Cai Leon Y, Tanase Costin, Anderson Adam W, Ramadass Karthik, Rheault Francois, Lee Chelsea A, Patel Niral J, Jones Sky, LeStourgeon Lauren M, Mahon Alix, Pruthi Sumit, Gwal Kriti, Ozturk Arzu, Kang Hakmook, Glaser Nicole, Ghetti Simona, Jaser Sarah S, Jordan Lori C, Landman Bennett A
Department of Biomedical Engineering, Vanderbilt University, Nashville, TN, USA.
Department of Psychiatry, University of California, Davis, Davis, CA, USA.
Proc SPIE Int Soc Opt Eng. 2022 Feb-Mar;12032. doi: 10.1117/12.2611553. Epub 2022 Apr 4.

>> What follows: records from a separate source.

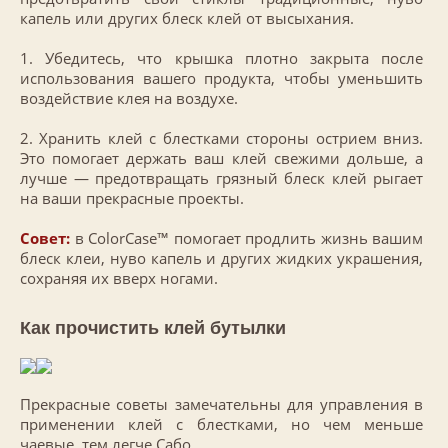
капель или других блеск клей от высыхания.
1. Убедитесь, что крышка плотно закрыта после
использования вашего продукта, чтобы уменьшить
воздействие клея на воздухе.
2. Хранить клей с блестками стороны острием вниз.
Это помогает держать ваш клей свежими дольше, а
лучше — предотвращать грязный блеск клей рыгает
на ваши прекрасные проекты.
Совет:
в ColorCase™
помогает продлить жизнь вашим
блеск клеи, нуво капель и других жидких украшения,
сохраняя их вверх ногами.
Как прочистить клей бутылки
Прекрасные советы замечательны для управления в
применении клей с блестками, но чем меньше
чаевые, тем легче Сабо.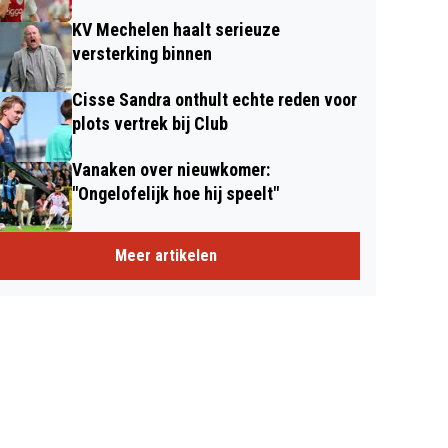
KV Mechelen haalt serieuze
versterking binnen
Cisse Sandra onthult echte reden voor
plots vertrek bij Club
Vanaken over nieuwkomer:
"Ongelofelijk hoe hij speelt"
Meer artikelen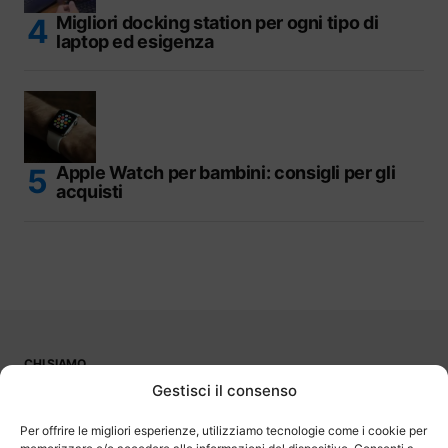
Migliori docking station per ogni tipo di
laptop ed esigenza
Apple Watch per bambini: consigli per gli
acquisti
CHI SIAMO
PUBBLICITÀ
Gestisci il consenso
CONTATTI
LAVORA CON NOI
Per offrire le migliori esperienze, utilizziamo tecnologie come i cookie per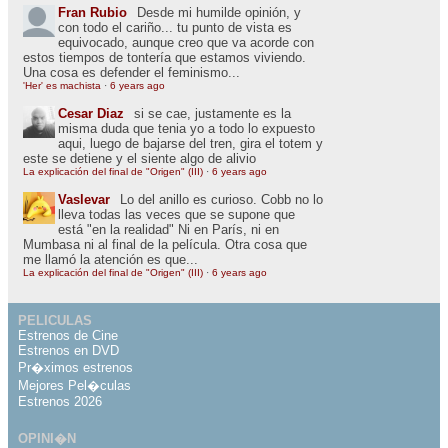
Fran Rubio
Desde mi humilde opinión, y
con todo el cariño... tu punto de vista es
equivocado, aunque creo que va acorde con
estos tiempos de tontería que estamos viviendo.
Una cosa es defender el feminismo...
'Her' es machista
·
6 years ago
Cesar Diaz
si se cae, justamente es la
misma duda que tenia yo a todo lo expuesto
aqui, luego de bajarse del tren, gira el totem y
este se detiene y el siente algo de alivio
La explicación del final de "Origen" (III)
·
6 years ago
Vaslevar
Lo del anillo es curioso. Cobb no lo
lleva todas las veces que se supone que
está "en la realidad" Ni en París, ni en
Mumbasa ni al final de la película. Otra cosa que
me llamó la atención es que...
La explicación del final de "Origen" (III)
·
6 years ago
PELICULAS
Estrenos de Cine
Estrenos en DVD
Pr�ximos estrenos
Mejores Pel�culas
Estrenos 2026
OPINI�N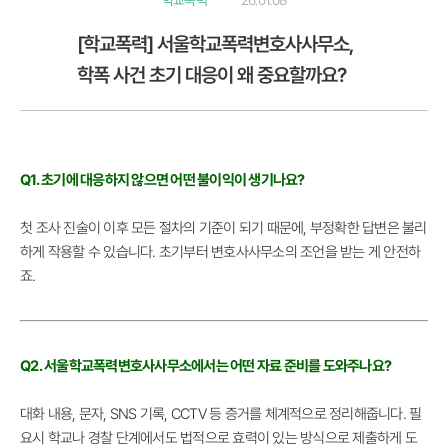
학교폭력
26.01.08
[학교폭력] 서울학교폭력변호사사무소,
학폭 사건 초기 대응이 왜 중요할까요?
Q1. 초기에 대응하지 않으면 어떤 불이익이 생기나요?
첫 조사 진술이 이후 모든 절차의 기준이 되기 때문에, 부정확한 답변은 불리
하게 작용할 수 있습니다. 초기부터 변호사사무소의 조언을 받는 게 안전하
죠.
Q2. 서울학교폭력변호사사무소에서는 어떤 자료 준비를 도와주나요?
대화 내용, 문자, SNS 기록, CCTV 등 증거를 체계적으로 정리해줍니다. 필
요시 학교나 경찰 단계에서도 법적으로 효력이 있는 방식으로 제출하게 도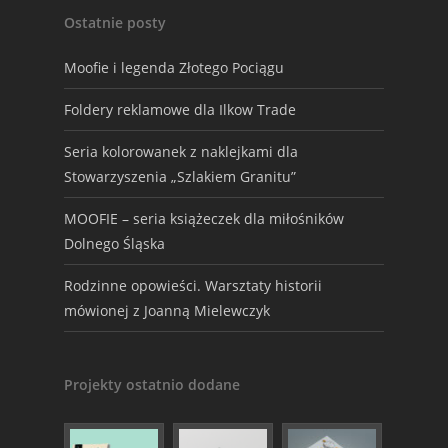
Ostatnie posty
Moofie i legenda Złotego Pociągu
Foldery reklamowe dla Ilkow Trade
Seria kolorowanek z naklejkami dla
Stowarzyszenia „Szlakiem Granitu”
MOOFIE – seria książeczek dla miłośników
Dolnego Śląska
Rodzinne opowieści. Warsztaty historii
mówionej z Joanną Mielewczyk
Projekty ostatnio dodane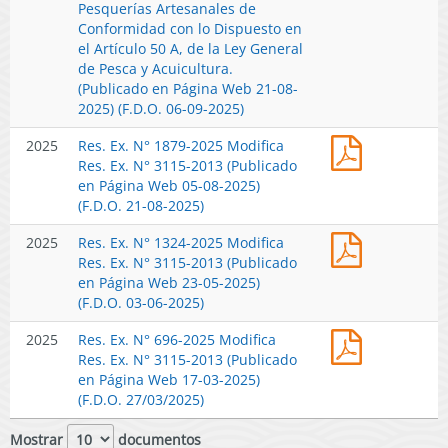
N°
Pesquerías Artesanales de
Nómina
Equitativo
Ley
2019-
Conformidad con lo Dispuesto en
Nacional
de
General
2025
el Artículo 50 A, de la Ley General
Actualizad
la
de
Fija
de Pesca y Acuicultura.
de
Actividad
Pesca
Nómina
(Publicado en Página Web 21-08-
Pesquerías
Pesquera
y
Nacional
2025) (F.D.O. 06-09-2025)
Artesanale
Artesanal.
Acuicultura
Actualizad
de
(Publicado
(Publicado
Res.
2025
Res. Ex. N° 1879-2025 Modifica
de
Conformid
en
en
Ex.
Res. Ex. N° 3115-2013 (Publicado
Pesquerías
con
Página
Página
N°
en Página Web 05-08-2025)
Artesanale
lo
Web
Web
1879-
(F.D.O. 21-08-2025)
de
Dispuesto
17-
13-
2025
Conformid
en
11-
02-
Res.
2025
Res. Ex. N° 1324-2025 Modifica
Modifica
con
el
2025)
2026)
Ex.
Res. Ex. N° 3115-2013 (Publicado
Res.
lo
Artículo
N°
en Página Web 23-05-2025)
Ex.
Dispuesto
50
1324-
(F.D.O. 03-06-2025)
N°
en
A,
2025
3115-
el
de
Res.
2025
Res. Ex. N° 696-2025 Modifica
Modifica
2013
Artículo
la
Ex.
Res. Ex. N° 3115-2013 (Publicado
Res.
(Publicado
50
Ley
N°
en Página Web 17-03-2025)
Ex.
en
A,
General
696-
(F.D.O. 27/03/2025)
N°
Página
de
de
2025
3115-
Web
la
Pesca
Modifica
Mostrar
documentos
2013
05-
Ley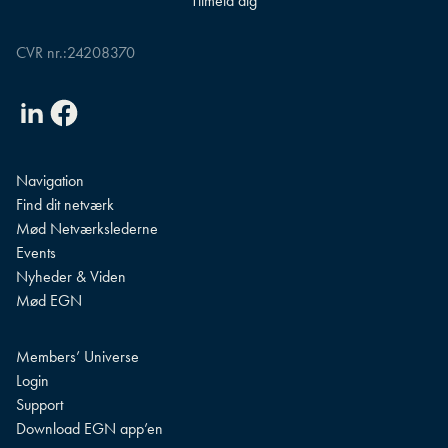
CVR nr.:
24208370
Linkedin
Facebook
Navigation
Find dit netværk
Mød Netværkslederne
Events
Nyheder & Viden
Mød EGN
Members’ Universe
Login
Support
Download EGN app’en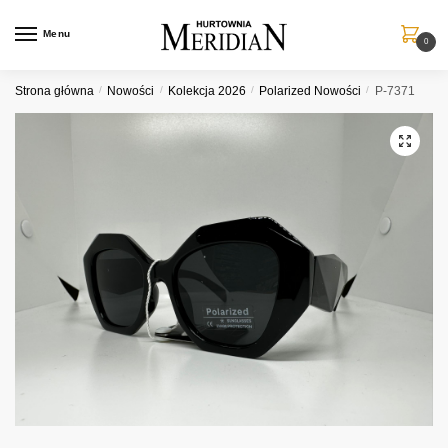
Przejdź
Przejdź
do
do
Menu
0
nawigacji
treści
Strona główna
/
Nowości
/
Kolekcja 2026
/
Polarized Nowości
/
P-7371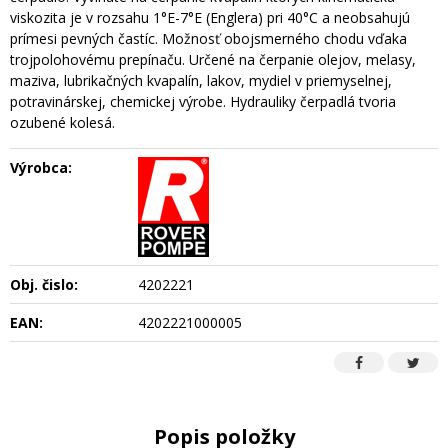
viskozita je v rozsahu 1°E-7°E (Englera) pri 40°C a neobsahujú
prímesi pevných častíc. Možnosť obojsmerného chodu vďaka
trojpolohovému prepínaču. Určené na čerpanie olejov, melasy,
maziva, lubrikačných kvapalín, lakov, mydiel v priemyselnej,
potravinárskej, chemickej výrobe. Hydrauliky čerpadlá tvoria
ozubené kolesá.
Výrobca:
Obj. čislo:
4202221
EAN:
4202221000005
Popis položky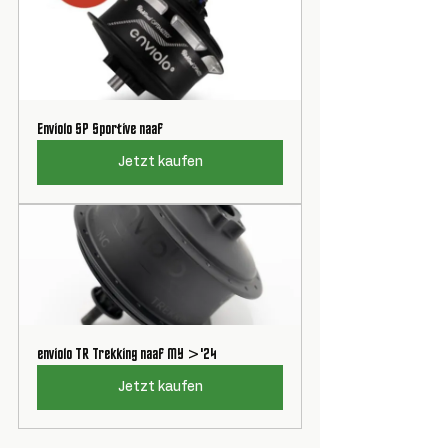
Enviolo SP Sportive naaf
Jetzt kaufen
enviolo TR Trekking naaf MY >'24
Jetzt kaufen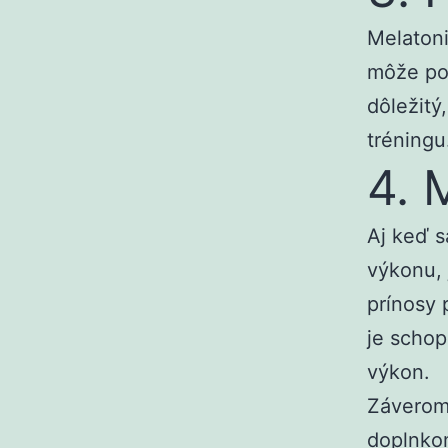
Melatoni
môže pom
dôležitý
tréningu
4. 
Aj keď s
výkonu, 
prínosy 
je schop
výkon.
Záverom
doplnkom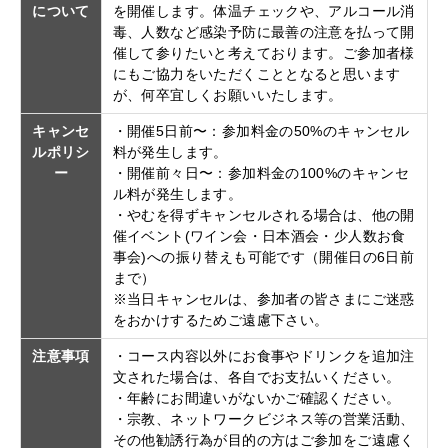
について
を開催します。体温チェックや、アルコール消
毒、人数など感染予防に最善の注意を払って開
催して参りたいと考えております。ご参加者様
にもご協力をいただくこととなると思います
が、何卒宜しくお願いいたします。
キャンセ
・開催5日前〜：参加料金の50%のキャンセル
ルポリシ
料が発生します。
ー
・開催前々日〜：参加料金の100%のキャンセ
ル料が発生します。
・やむを得ずキャンセルされる場合は、他の開
催イベント(ワイン会・日本酒会・少人数お食
事会)への振り替えも可能です（開催日の6日前
まで）
※当日キャンセルは、参加者の皆さまにご迷惑
をおかけするためご遠慮下さい。
注意事項
・コース内容以外にお食事やドリンクを追加注
文された場合は、各自でお支払いください。
・年齢にお間違いがないかご確認ください。
・宗教、ネットワークビジネス等の営業活動、
その他勧誘行為が目的の方はご参加をご遠慮く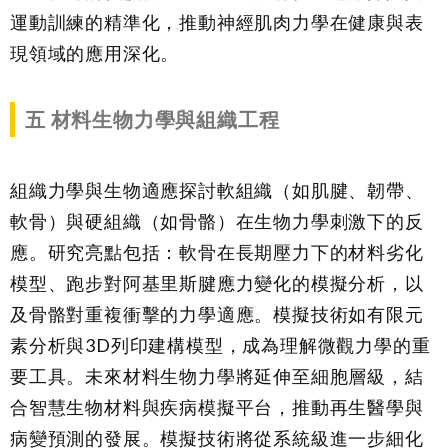
運動訓練的精準化，推動神經肌肉力學在健康與表
現領域的應用深化。
五
材料生物力學與組織工程
組織力學與生物適應探討軟組織（如肌腱、韌帶、
軟骨）與硬組織（如骨骼）在生物力學刺激下的反
應。研究亮點包括：軟骨在長期壓力下的材料劣化
模型、跑步對阿基里斯腱應力變化的模擬分析，以
及骨骼對重複衝擊的力學適應。模擬技術如有限元
素分析與3D列印建構模型，成為理解微觀力學的重
要工具。未來材料生物力學將延伸至細胞層級，結
合智慧生物材料與疾病模擬平台，推動再生醫學與
病變預測的發展。模擬技術將從系統級進一步細化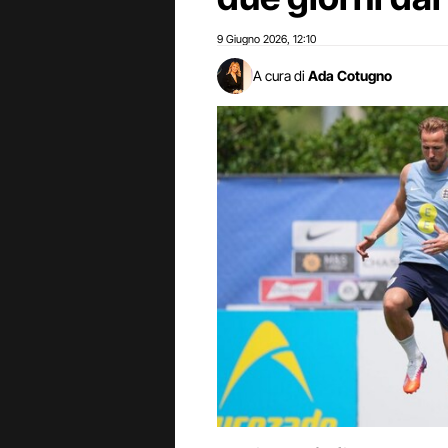
9 Giugno 2026
12:10
,
A cura di
Ada Cotugno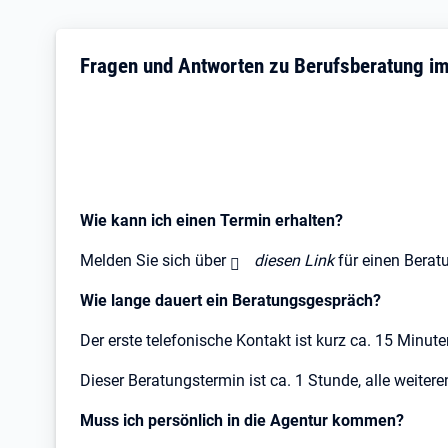
Fragen und Antworten zu Berufsberatung i
Wie kann ich einen Termin erhalten?
Melden Sie sich über
diesen Link
für einen Berat
Wie lange dauert ein Beratungsgespräch?
Der erste telefonische Kontakt ist kurz ca. 15 Minut
Dieser Beratungstermin ist ca. 1 Stunde, alle weiter
Muss ich persönlich in die Agentur kommen?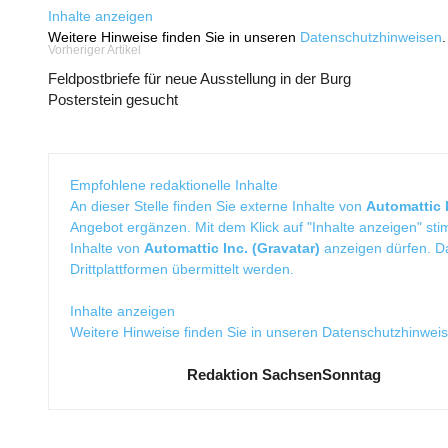
Inhalte anzeigen
Weitere Hinweise finden Sie in unseren
Datenschutzhinweisen
.
Vorheriger Artikel
Feldpostbriefe für neue Ausstellung in der Burg
Posterstein gesucht
Empfohlene redaktionelle Inhalte
An dieser Stelle finden Sie externe Inhalte von
Automattic I
Angebot ergänzen. Mit dem Klick auf "Inhalte anzeigen" sti
Inhalte von
Automattic Inc. (Gravatar)
anzeigen dürfen. 
Drittplattformen übermittelt werden.
Inhalte anzeigen
Weitere Hinweise finden Sie in unseren
Datenschutzhinwei
Redaktion SachsenSonntag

Type 1 diabetes (T1D) affects over 200,000 children and is associated with an increased risk of cognitive dysfunction. Prior imaging studies suggest the neurological changes underlying this risk are multifactorial, including macrostructural, microstructural, and inflammatory changes. However, these studies have yet to be integrated, limiting investigation into how these phenomena interact. To better understand these complex mechanisms of brain injury, a well-powered, prospective, multisite, and multimodal neuroimaging study is needed. We take the first step in accomplishing this with a preliminary characterization of multisite, multimodal MRI quality, motion, and variability in pediatric T1D. We acquire structural T1 weighted (T1w) MRI, diffusion tensor MRI (DTI), functional MRI (fMRI), and magnetic resonance spectroscopy (MRS) of 5-7 participants from each of two sites. First, we assess the contrast-to-noise ratio of the T1w MRI and find no differences between sites. Second, we characterize intervolume motion in DTI and fMRI and find it to be on the subvoxel level. Third, we investigate variability in regional gray matter volumes and local gyrification indices, bundle-wise DTI microstructural measures, and N-acetylaspartate to creatine ratios. We find the T1-based measures to be comparable between sites before harmonization and the DTI and MRS-based measures to be comparable after. We find a 5-15% coefficient of variation for most measures, suggesting ~150-200 participants per group on average are needed to detect a 5% difference across these modalities at 0.9 power. We conclude that multisite, multimodal neuroimaging of pediatric T1D is feasible with low motion artifact after harmonization of DTI and MRS.
1型糖尿病(T1D)影响着超过20万名儿童,并且与认知功能障碍风险增加相关。先前的影像学研究表明,这种风险背后的神经学变化是多因素的,包括宏观结构、微观结构和炎症变化。然而,这些研究尚未整合,限制了对这些现象如何相互作用的调查。为了更好地理解这些复杂的脑损伤机制,需要进行一项样本量充足、前瞻性、多中心和多模态的神经影像学研究。我们通过对儿科T1D多中心、多模态MRI质量、运动和变异性进行初步表征,迈出了实现这一目标的第一步。我们从两个地点分别采集了5 - 7名参与者的结构T1加权(T1w)MRI、扩散张量MRI(DTI)、功能MRI(fMRI)和磁共振波谱(MRS)。首先,我们评估了T1w MRI的对比噪声比,并发现各地点之间没有差异。其次,我们对DTI和fMRI中的体间运动进行了表征,发现其处于亚体素水平。第三,我们研究了区域灰质体积和局部脑回指数、束状DTI微观结构测量以及N - 乙酰天门冬氨酸与肌酸比值的变异性。我们发现基于T1的测量在标准化之前各地点之间具有可比性,而基于DTI和MRS的测量在标准化之后具有可比性。我们发现大多数测量的变异系数为5% - 15%,这表明平均每组大约需要150 - 200名参与者,才能在0.9的检验效能下检测出这些模态之间5%的差异。我们得出结论,在对DTI和MRS进行标准化后,儿科T1D的多中心、多模态神经影像学检查在低运动伪影情况下是可行的。